Once afloat, Bennett and Scott spun the RIB on a dime, and skimmed ahead along the creek to make sure it was clear, the Lyman sedately following, raising hardly a wake in the early light. No one noticed the man in the pickup truck parked on the side of Waterview Drive watching through the trees as the Lyman chugged down Pooles Gut and out onto the South River.

The RIB was infinitely faster than the Lyman, even when the antique was running with the outboard full-out, so Bennett and Scott pushed the throttles flat and bounced ahead to check for traffic downriver as it opened up onto the vast Chesapeake. One of them would always keep the Lyman in sight, and periodically check the radar display set at ten miles range to keep an eye out for the heavies: the tankers and container ships plowing up the channel to Baltimore. They would then pound back to the DCIA, take station astern in a violent turn that sent spray flying in the early sunlight, and throttle back in his wake, smelling the boss’s pipe smoke even two hundred feet astern. The process of darting ahead, then racing back was repeated as required, especially if an unknown boat—runabout, cabin cruiser, or tacking day sailer—looked as if it would pass close by.
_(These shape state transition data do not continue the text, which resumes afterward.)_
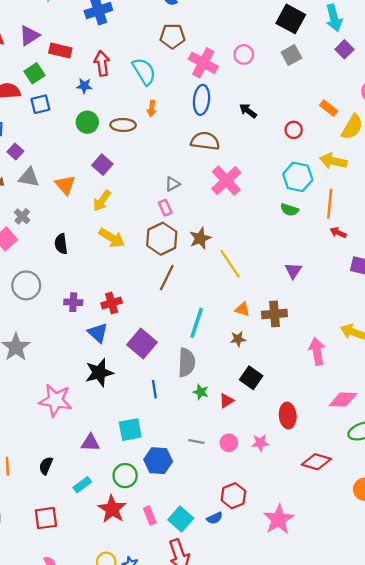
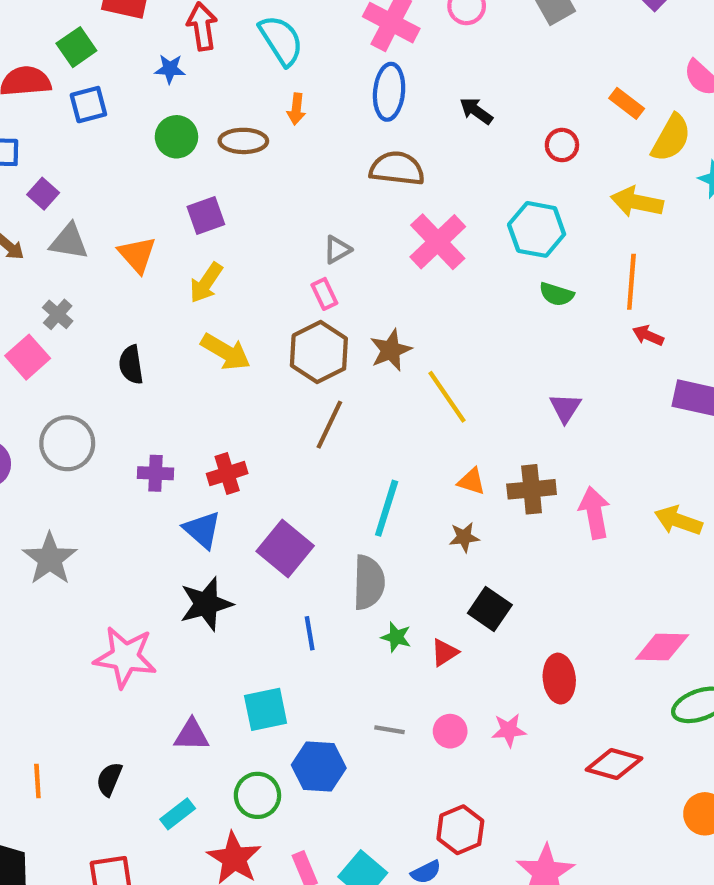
purple square: (102, 165) -> (206, 216), turned 30
cyan hexagon: (298, 177) -> (537, 229), moved
pink arrow: (317, 351) -> (594, 513), moved

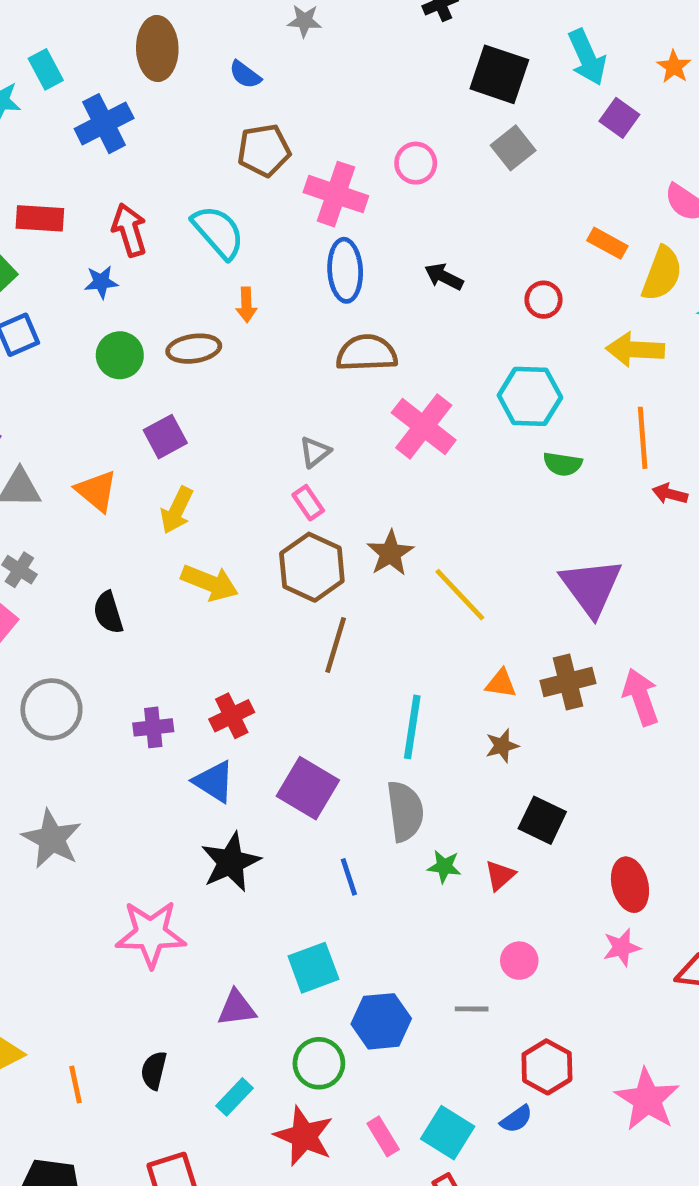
purple triangle: (565, 408) -> (591, 587), size x1.8
gray line: (389, 730) -> (472, 1009), moved
pink star: (509, 730) -> (622, 947), moved

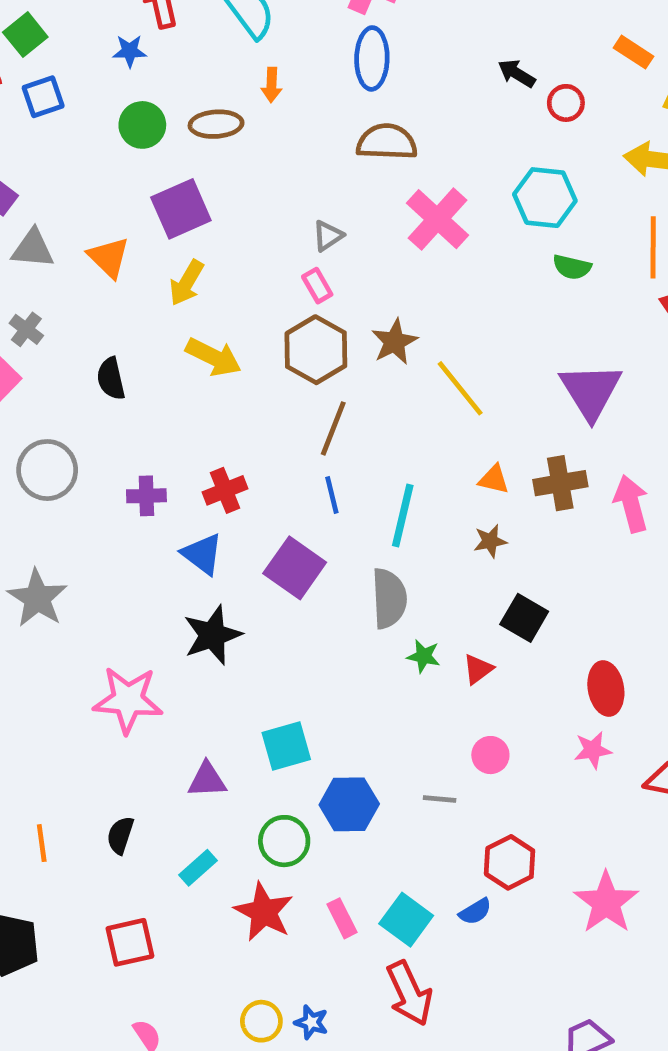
black arrow: (444, 277) -> (517, 73), moved
purple square: (165, 437) -> (181, 209), size x1.4
blue line: (349, 877) -> (332, 495), moved

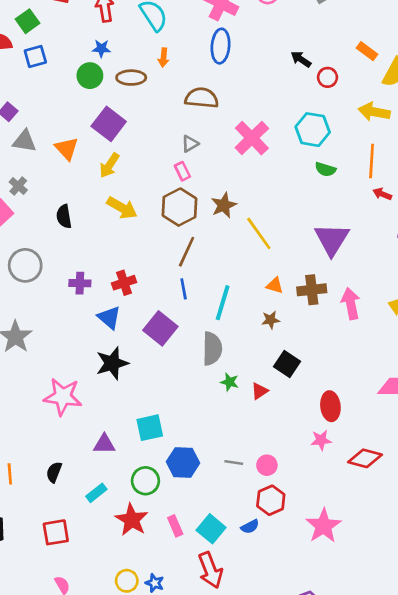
blue star: (130, 51) -> (101, 48), moved
brown semicircle: (387, 142) -> (202, 98), moved
purple square: (181, 209) -> (109, 124), turned -32
pink circle: (490, 755) -> (267, 465), moved

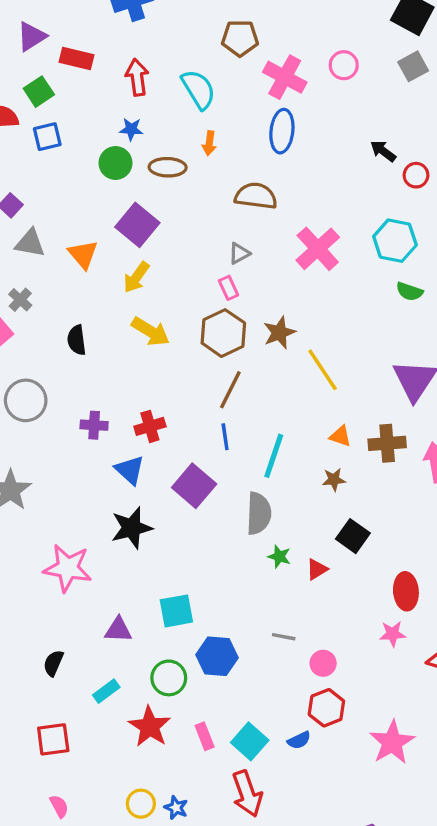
gray line: (234, 463) -> (284, 637), moved

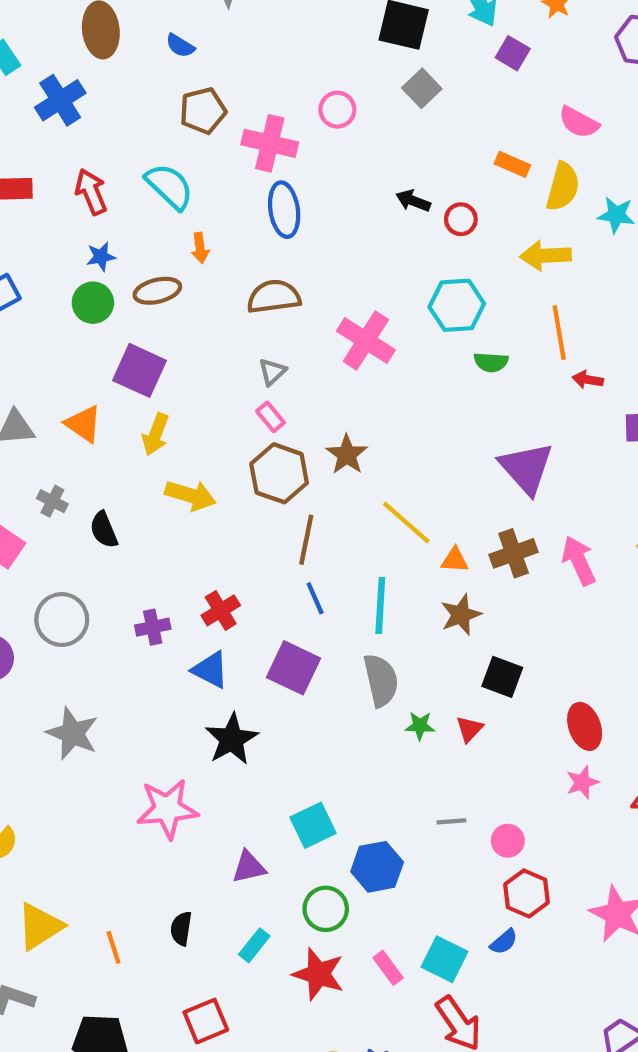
gray cross: (20, 300) -> (52, 501), moved
yellow line: (323, 370) -> (406, 523), moved
brown star: (334, 480) -> (461, 615), size x1.4

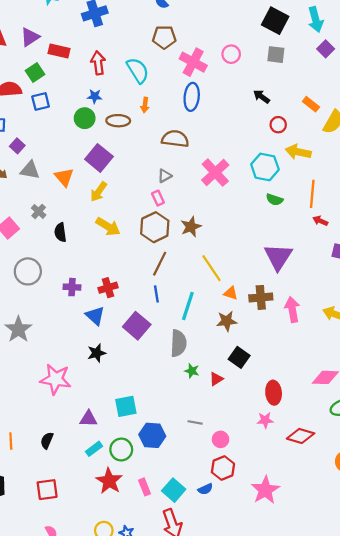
gray square: (422, 88) -> (276, 55), turned 36
black arrow: (413, 201) -> (262, 97), moved
yellow arrow: (545, 256) -> (298, 152), moved
black star: (232, 739) -> (97, 353), size x0.7
cyan rectangle: (254, 945) -> (94, 449), moved

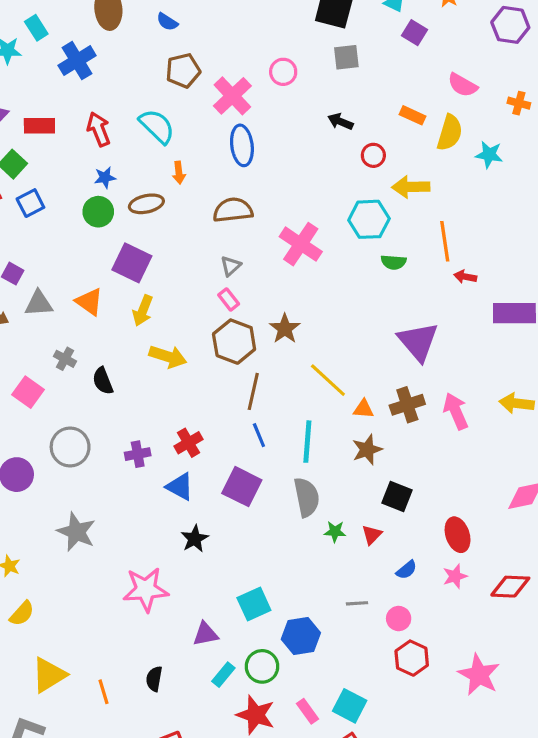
pink cross: (193, 62) -> (232, 96), turned 32
blue semicircle: (205, 489) -> (407, 570), moved

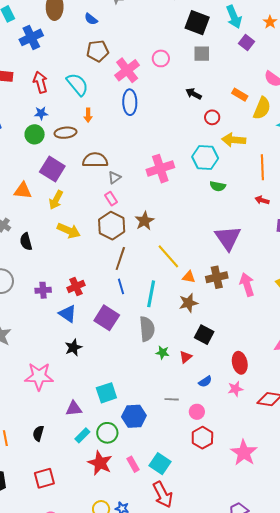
brown semicircle: (233, 210) -> (95, 160), moved
orange line: (445, 241) -> (262, 167), moved
pink cross: (301, 244) -> (160, 169), turned 32
orange triangle: (89, 302) -> (23, 191), turned -36

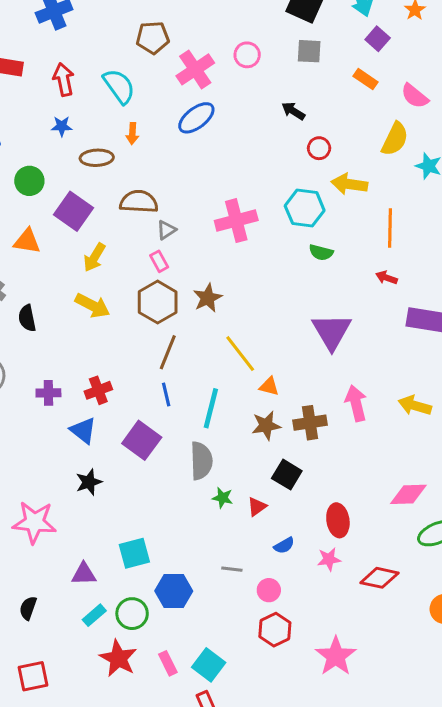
orange rectangle: (240, 95) -> (365, 79), moved
blue ellipse: (130, 102) -> (196, 118), turned 50
green circle: (35, 134) -> (29, 181), moved
yellow arrow: (56, 200) -> (94, 257), moved
brown cross: (217, 277) -> (310, 423), moved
There was only one rule: the RIB had to keep off at least one hundred yards when the DCIA began fishing. The noise of the burbling Merc outboards would scare off finicky stripers in the Gulf Stream for Christ sake, not to mention around Thomas Point Shoal at the mouth of the river, or Bloody Point Bar, five miles across the bay, off the tip of Kent Island on the Eastern Shore. These two spots were Larson’s favorites—productive and not too far from home. He tied on a Slug-Go, a five-inch bone-white plastic worm with a flattened tail that made the lure undulate irresistibly to predatory stripers. He tried the rock ledge around the historic Thomas Point lighthouse: the frivolous hexagonal house on stilts with green shutters and six gables, with the Fresnel light in a pagoda-roofed cupola, like a cherry on a sundae.

No one was home around the ledge; stripers sometimes go deep and suspend, feeding on deep baitfish schools, not unlike some members of Congress, Alex thought, retrieving his lure, setting down his rod on the aft deck, and clambering over the front-seat stanchion to sit behind the wheel, a little tricky with the Lyman’s tipsiness. He cranked up the Johnson with the electric starter, eased the throttle ahead, and waved to the guys in the RIB who, bored stiff and soporific from the rocking of the waves, actually didn’t see the Lyman settle down in the water and swing east to cut across the bay to Kent Island, until the DCIA gave them two shorts and a long on the horn. Embarrassed, they escorted the Lyman across the ship channel, watching for traffic. Larson could estimate where Bloody Point Bar was by taking bearings between the breakwater of the Kent Island Marina and the collapsed seawall off Bloody Point beach. Alex kept his eye on his bearings and about a mile offshore, killed the outboard, stood in the aft deck, balancing easily against the roll, and tried a few casts with a silver spoon. Bennett and Scott in the RIB took station 150 yards upwind of the little Lyman so they’d be drifting down to it instead of away from it.

A typical grimy oyster boat, a Chesapeake deadrise—describing the hard chine or angle of the bottom built for stability—with a plumb bow, forward doghouse, and long open stern, was working closer to the beach, dragging for oysters. The single oysterman was reeling in the sharp-toothed dredge that dislodged the oysters from their beds and scooped them into a steel mesh basket by the bushelfuls. Bennett and Scott didn’t know enough to notice that the oysterman was not emptying his dredge, but rather was just casting up and down the beach without result, about half a mile from the Lyman. Alex Larson didn’t notice either, because he had already hooked a thirty-inch striper that probably went fifteen pounds, and was intent on bringing in another one. Something else. None of them noticed what an instinctive sailor would have marked in the sky by late morning: the weather.